There is more to postpartum mental health than Postpartum Depression (PPD) as even though PPD may be the commonest and rates in India range from 10–18%, mothers may also have other disorders. In fact, the first three months after postpartum carry the highest lifetime risk for a psychiatric disorder for any woman. What symptoms should one look out for?
Postpartum anxiety & obsessions
Postpartum anxiety and obsessions affect 10% of women after childbirth and are as common as PPD. Mothers may have excessive worries about their own health or the baby’s health, an inability to relax and feelings of extreme tension. She may also be overprotective and feel very uncomfortable when others look after the baby. Some mothers have obsessions which are repeated doubts that she is unable to control. She may fear being alone with the baby because of unwanted thoughts that she might harm the baby, or she might check again and again to see if the baby is breathing properly.
Postpartum post-traumatic
stress disorder
This usually happens if the mother has had a difficult delivery, has felt unsupported by the labour room staff or felt helpless and powerless during the obstetric procedures. Women with a past history of sexual trauma may have a worsening of anxiety. Panic attacks, flashbacks of the difficult childbirth and nightmares may be some of the symptoms. These may also surface during subsequent pregnancies.
Postpartum depression
The commonest mental health problem after childbirth starts anywhere from a few weeks to a few months after childbirth and often in late pregnancy. The mother feels sad, tired, has poor self-worth, and is not able to enjoy motherhood or bond with the baby.
Self-harm in postpartum
The risk is high in the presence of these factors — if depression is severe, if there has been a suicide attempt in the past, if there is domestic violence or if the mum has psychosis. A mother with psychosis may hear voices asking her to kill herself or she may feel she has a serious illness.

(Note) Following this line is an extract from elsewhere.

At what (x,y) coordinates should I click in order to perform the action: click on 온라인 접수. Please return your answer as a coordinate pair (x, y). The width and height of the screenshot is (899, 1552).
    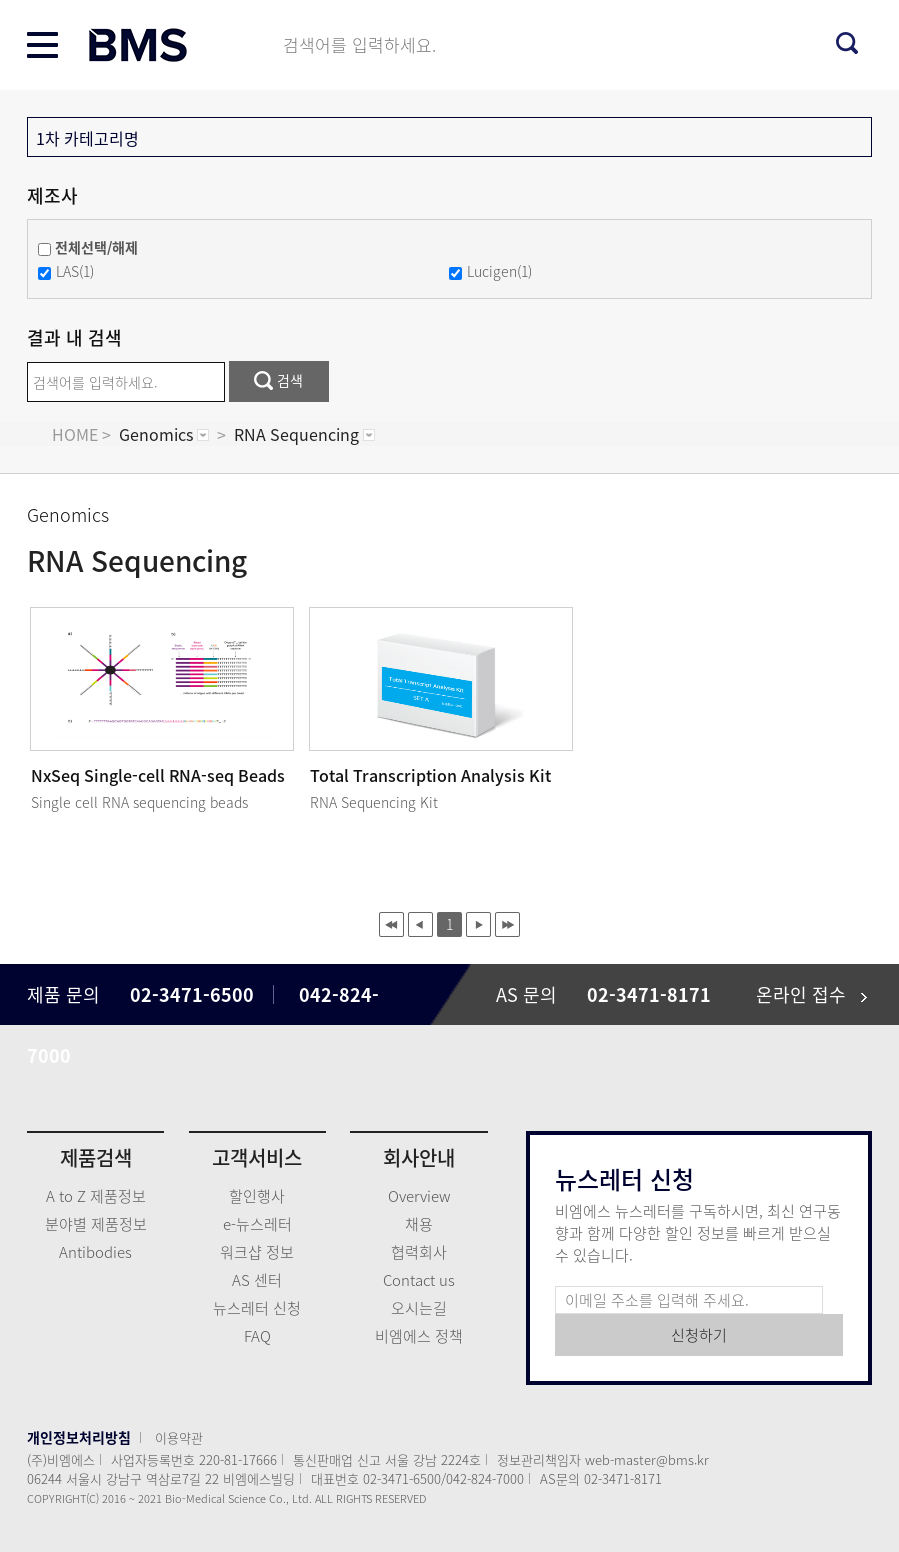
    Looking at the image, I should click on (811, 994). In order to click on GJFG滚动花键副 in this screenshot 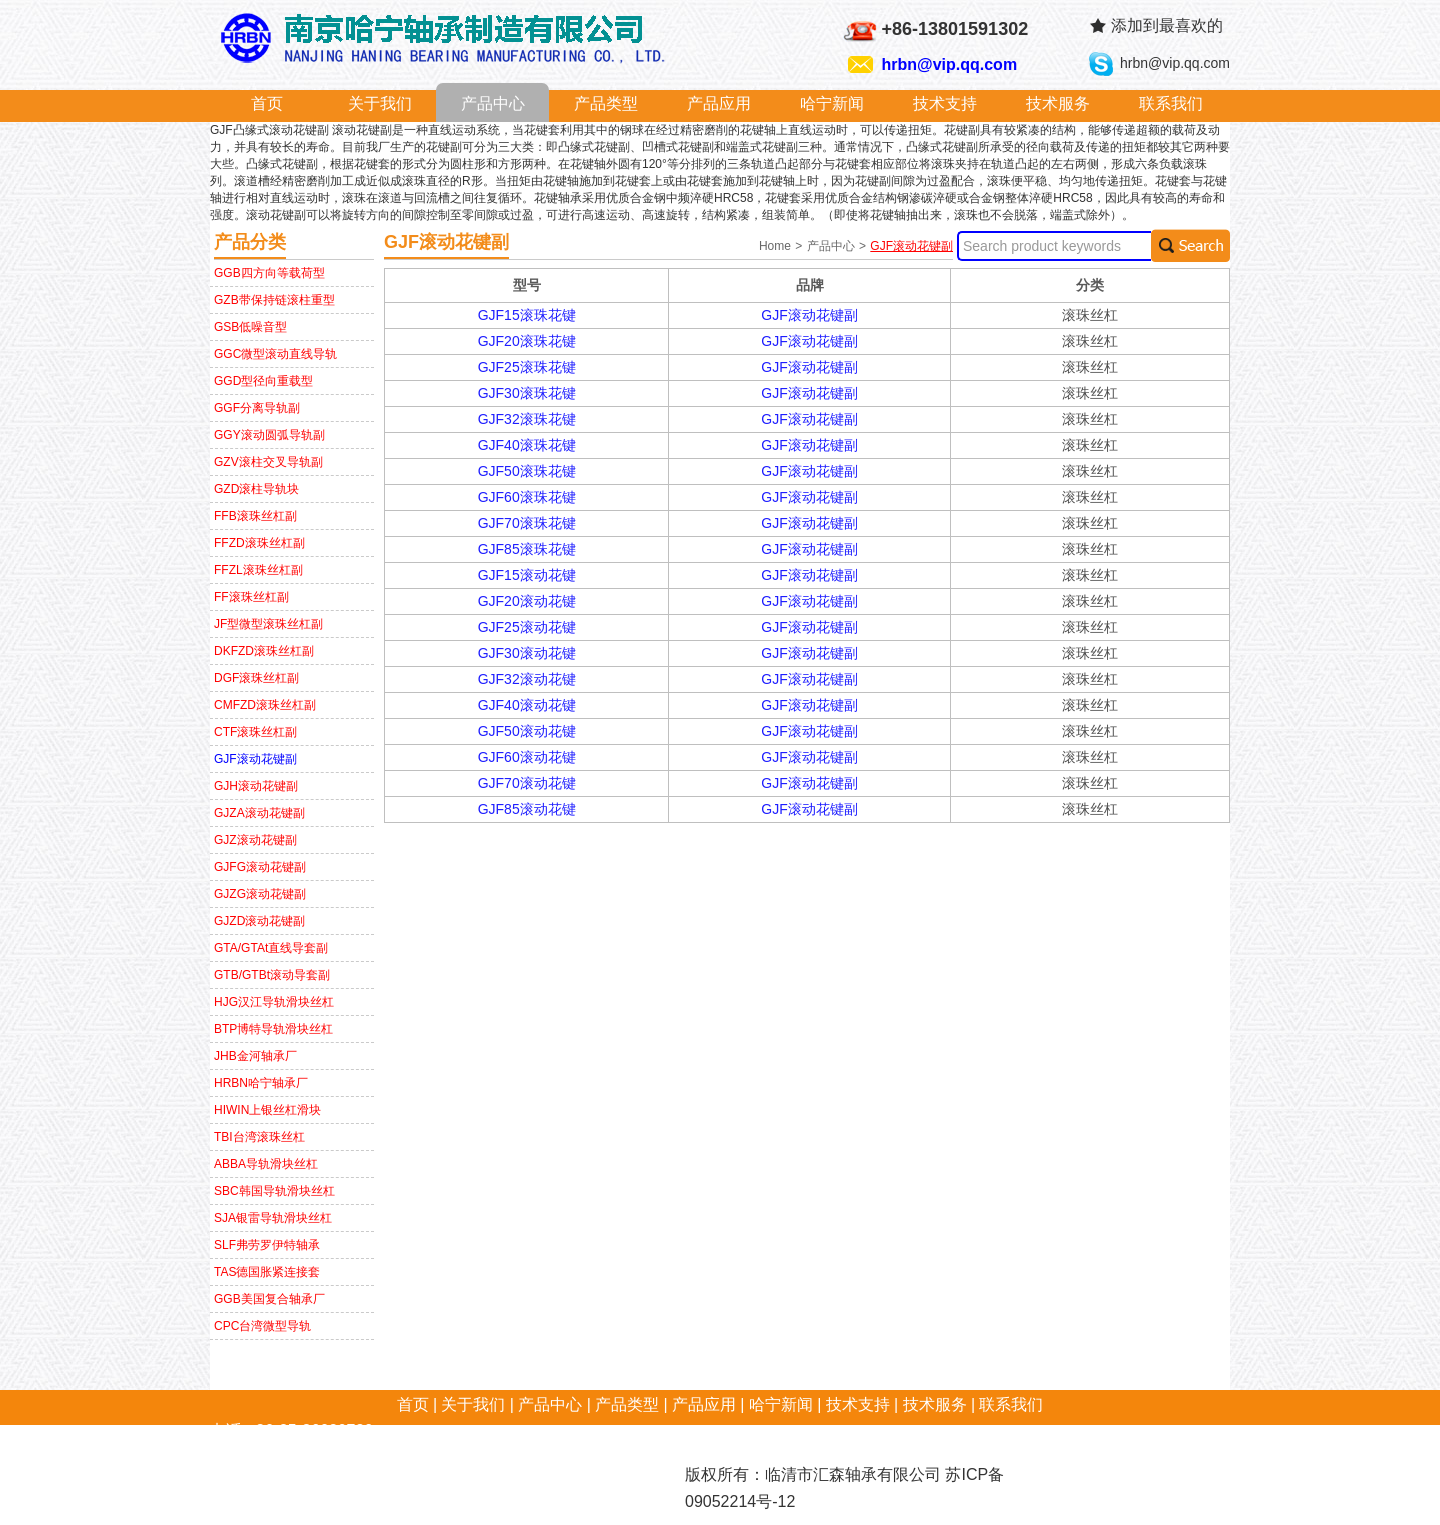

In many high-income countries, suicide is now the number one cause of maternal mortality. It is therefore important that PPD is detected early and appropriate treatment is started.
Bipolar disorder
Postpartum bipolar disorder and postpartum psychosis are less common conditions but need immediate treatment and should not be mislabelled as depression. Mothers may have mood swings, irritability, high energy levels, rapid speech, racing thoughts, sleeplessness, and aggression or complete withdrawal and may often neglect the infant. Postpartum psychosis usually starts within the first two months after childbirth.
Bonding disorders
Some mothers may not feel affection for the baby, have poor motivation to breastfeed and may be indifferent to the baby’s needs. Many women with bonding problems report past trauma in their lives and difficulties in relationships with partners or their own parents. It is often difficult for mothers to open up about this due to fear of judgement and an expectation that all mothers should immediately be able to bond with their babies.
(Dr Prabha S Chandra is a senior professor of psychiatry and in-charge of Perinatal Psychiatry Services, NIMHANS, Bengaluru while Dr Ashlesha Bagadia is a consultant perinatal psychiatrist at The Green Oaks Initiative, Annaswamy Mudaliar General Hospital, Bengaluru.)